La prima riguarda l'SDK, agognato dagli sviluppatori più accaniti ed annunciato negli ultimi mesi, è stato descritto e reso disponibile a titolo gratuito per tutti coloro che vorranno cimentarsi nello sviluppo di applicazioni native per iPhone ed iPod Touch, le quali, sorprendentemente, avranno accesso alle stesse API tutt'ora utilizzate dal team Apple nella programmazione di applicativi "mobili". Iniziare a programmare per lo smartphone Apple è gratis ed incredibilmente facile, in più zuccherato dalla presenza di un emulatore completo di iPhone sul quale testare in tutta sicurezza le proprie creazioni, rilasciabili alla massa tramite i canali dedicati pagando una tassa d'iscrizione di 99$.

Senza troppo scavare nella parte prettamente tecnica della vicenda possiamo senz'altro affermare che Apple abbia agito in grande anche sul lato utenza, introducendo la seconda novità: il supporto a Microsoft Exchange.

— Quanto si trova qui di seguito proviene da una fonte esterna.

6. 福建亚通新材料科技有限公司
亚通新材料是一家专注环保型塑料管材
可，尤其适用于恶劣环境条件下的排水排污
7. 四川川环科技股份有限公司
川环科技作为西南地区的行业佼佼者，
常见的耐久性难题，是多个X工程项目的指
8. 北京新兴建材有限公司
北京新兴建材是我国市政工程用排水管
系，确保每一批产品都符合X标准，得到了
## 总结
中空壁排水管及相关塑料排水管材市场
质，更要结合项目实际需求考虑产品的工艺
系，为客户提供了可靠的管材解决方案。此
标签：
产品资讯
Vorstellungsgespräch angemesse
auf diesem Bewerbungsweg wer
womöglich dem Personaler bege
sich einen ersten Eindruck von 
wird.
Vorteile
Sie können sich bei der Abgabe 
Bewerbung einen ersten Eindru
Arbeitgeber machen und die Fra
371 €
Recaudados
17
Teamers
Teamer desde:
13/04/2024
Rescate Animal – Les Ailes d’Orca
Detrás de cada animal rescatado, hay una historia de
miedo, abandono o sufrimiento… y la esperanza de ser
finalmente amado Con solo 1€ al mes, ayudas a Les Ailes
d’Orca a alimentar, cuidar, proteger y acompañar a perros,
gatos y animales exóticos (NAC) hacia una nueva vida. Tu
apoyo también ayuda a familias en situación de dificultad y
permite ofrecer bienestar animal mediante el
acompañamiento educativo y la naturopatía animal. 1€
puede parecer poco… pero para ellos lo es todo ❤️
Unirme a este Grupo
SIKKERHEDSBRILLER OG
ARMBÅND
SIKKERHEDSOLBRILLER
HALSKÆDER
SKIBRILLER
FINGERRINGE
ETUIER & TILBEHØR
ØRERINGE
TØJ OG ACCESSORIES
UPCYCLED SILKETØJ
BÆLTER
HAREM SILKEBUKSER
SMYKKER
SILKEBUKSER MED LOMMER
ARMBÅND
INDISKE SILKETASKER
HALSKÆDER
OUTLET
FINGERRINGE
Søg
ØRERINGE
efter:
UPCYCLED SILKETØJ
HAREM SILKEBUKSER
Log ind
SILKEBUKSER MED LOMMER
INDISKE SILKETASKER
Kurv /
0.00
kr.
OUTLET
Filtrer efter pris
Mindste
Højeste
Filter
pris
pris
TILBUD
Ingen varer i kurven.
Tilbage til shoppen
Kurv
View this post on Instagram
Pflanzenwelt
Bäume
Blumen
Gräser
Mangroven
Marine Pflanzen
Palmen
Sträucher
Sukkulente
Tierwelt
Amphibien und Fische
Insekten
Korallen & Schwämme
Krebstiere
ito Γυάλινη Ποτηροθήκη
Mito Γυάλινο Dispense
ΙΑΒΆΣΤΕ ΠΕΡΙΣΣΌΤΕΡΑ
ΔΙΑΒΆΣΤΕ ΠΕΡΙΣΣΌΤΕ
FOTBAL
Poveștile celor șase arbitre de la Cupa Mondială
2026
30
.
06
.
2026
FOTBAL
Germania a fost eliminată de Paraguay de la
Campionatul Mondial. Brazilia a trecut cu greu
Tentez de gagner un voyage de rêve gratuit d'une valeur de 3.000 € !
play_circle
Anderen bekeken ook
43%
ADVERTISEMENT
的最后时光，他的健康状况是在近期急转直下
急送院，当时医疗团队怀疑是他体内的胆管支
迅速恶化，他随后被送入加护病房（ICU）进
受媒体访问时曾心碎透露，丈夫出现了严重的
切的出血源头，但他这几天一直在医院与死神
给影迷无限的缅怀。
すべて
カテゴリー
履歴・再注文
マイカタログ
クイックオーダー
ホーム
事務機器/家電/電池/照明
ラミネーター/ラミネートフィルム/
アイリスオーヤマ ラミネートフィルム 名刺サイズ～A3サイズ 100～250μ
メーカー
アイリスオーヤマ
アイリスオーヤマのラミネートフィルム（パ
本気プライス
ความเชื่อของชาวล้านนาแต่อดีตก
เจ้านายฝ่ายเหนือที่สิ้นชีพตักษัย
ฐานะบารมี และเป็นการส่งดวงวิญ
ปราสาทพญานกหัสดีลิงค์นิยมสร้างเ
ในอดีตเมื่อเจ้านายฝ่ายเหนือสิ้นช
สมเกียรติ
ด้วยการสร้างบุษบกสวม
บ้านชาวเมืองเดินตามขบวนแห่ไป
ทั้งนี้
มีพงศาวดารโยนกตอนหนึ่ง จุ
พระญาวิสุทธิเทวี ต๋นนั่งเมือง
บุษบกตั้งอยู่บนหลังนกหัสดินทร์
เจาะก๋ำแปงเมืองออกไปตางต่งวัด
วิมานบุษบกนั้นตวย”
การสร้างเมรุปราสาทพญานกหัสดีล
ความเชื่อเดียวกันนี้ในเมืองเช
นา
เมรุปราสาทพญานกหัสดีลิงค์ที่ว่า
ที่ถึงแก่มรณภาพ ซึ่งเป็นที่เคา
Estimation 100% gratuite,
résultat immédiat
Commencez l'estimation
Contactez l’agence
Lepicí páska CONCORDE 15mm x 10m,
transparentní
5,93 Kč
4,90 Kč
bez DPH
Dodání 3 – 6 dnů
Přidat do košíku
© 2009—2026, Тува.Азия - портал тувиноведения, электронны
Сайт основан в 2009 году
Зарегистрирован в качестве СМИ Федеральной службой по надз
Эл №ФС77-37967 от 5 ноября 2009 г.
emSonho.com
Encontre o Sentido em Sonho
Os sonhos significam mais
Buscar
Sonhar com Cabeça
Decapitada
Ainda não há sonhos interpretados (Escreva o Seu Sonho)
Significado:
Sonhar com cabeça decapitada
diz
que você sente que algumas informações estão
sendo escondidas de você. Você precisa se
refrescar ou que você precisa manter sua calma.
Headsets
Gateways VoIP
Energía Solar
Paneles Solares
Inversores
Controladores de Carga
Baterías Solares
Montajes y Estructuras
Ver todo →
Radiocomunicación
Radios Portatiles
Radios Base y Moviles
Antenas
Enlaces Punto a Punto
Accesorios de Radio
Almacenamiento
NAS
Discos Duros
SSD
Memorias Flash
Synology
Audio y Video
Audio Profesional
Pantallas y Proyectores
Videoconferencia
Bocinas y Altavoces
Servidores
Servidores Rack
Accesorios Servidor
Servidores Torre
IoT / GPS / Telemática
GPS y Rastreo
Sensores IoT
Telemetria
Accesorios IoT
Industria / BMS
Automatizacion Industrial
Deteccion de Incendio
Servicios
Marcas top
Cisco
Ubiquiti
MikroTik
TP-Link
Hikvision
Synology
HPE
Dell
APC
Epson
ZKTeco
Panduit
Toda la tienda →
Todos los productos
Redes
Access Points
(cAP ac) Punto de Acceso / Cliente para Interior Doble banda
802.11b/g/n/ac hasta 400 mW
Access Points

Il protocollo, diffusosi enormemente all'interno delle compagnie d'oltreoceano, rappresenta lo standard per l'archiviazione di mail, informazioni e note su server aziendali, sarà supportato da iPhone come AOL, Gmail e .mac direttamente da Mail.app (per iPhone) e godrà di una configurazione molto più immediata di quella presente nei prodotti concorrenti. Stavolta il frutto della collaborazione, secondo le indiscrezioni addirittura precedenti l'annuncio del telefono, fra Cupertino e Redmond sembra aver dato un grande potenziale slancio alla diffusione dello smartphone più tastabile del mondo.
La terza novità, che rappresenta il sunto di tutto ciò che abbiamo descritto, è l'annuncio della versione 2.0 del software iPhone che, reso disponibile agli sviluppatori per ambientarcisi un po' già in versione Beta, racchiuderà tutte le novità citate, racchiudendo nell'"App Store" tutto il software di terze parti scaricato o acquistato da iTunes (unica via di diffusione) pronto all'uso.


Sicuramente Blackberry ha ricevuto un colpo molto duro da assimilare in poco tempo, la versatilità e lo charme del rivale, sembrano diventare il prodotto più ambito dalle grandi, piccola e medie compagnie, ma non solo.